= Beginning of Section =

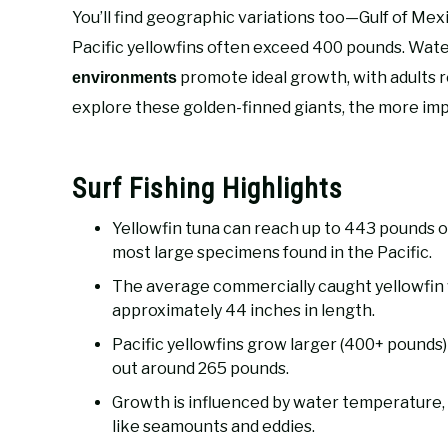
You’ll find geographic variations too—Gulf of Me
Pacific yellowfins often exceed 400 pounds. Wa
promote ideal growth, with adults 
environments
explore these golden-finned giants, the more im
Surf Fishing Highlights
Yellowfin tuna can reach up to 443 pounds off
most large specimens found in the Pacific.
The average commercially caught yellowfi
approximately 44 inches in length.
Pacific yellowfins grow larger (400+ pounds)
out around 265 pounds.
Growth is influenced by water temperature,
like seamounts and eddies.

= End of Section =
= Beginning of Section =

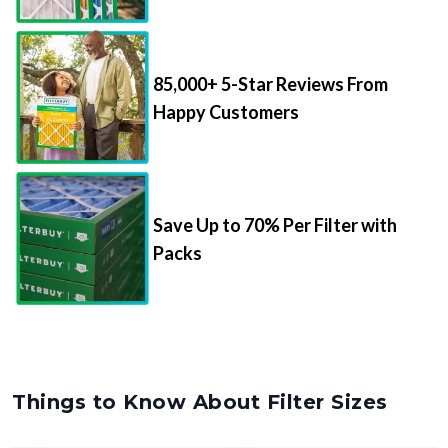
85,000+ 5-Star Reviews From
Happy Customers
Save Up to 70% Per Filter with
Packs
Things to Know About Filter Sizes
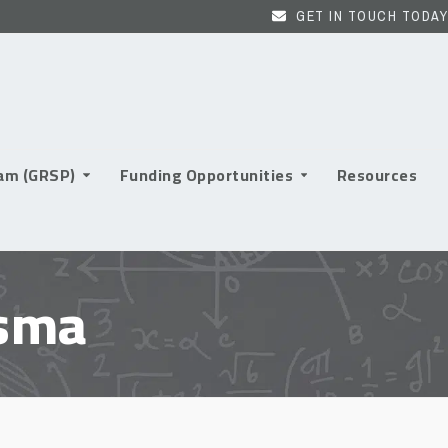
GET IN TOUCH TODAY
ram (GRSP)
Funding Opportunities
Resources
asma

= End of Section =

▶ **Task statement**: Transcribe, exactly and without additions, the lines of the records above, beginning with the line that contains "You’ll find geographic" and ending with the line that contains "like seamounts and eddies.", both included.

▶ **Response to the task**:
You’ll find geographic variations too—Gulf of Me
Pacific yellowfins often exceed 400 pounds. Wa
promote ideal growth, with adults 
environments
explore these golden-finned giants, the more im
Surf Fishing Highlights
Yellowfin tuna can reach up to 443 pounds off
most large specimens found in the Pacific.
The average commercially caught yellowfi
approximately 44 inches in length.
Pacific yellowfins grow larger (400+ pounds)
out around 265 pounds.
Growth is influenced by water temperature,
like seamounts and eddies.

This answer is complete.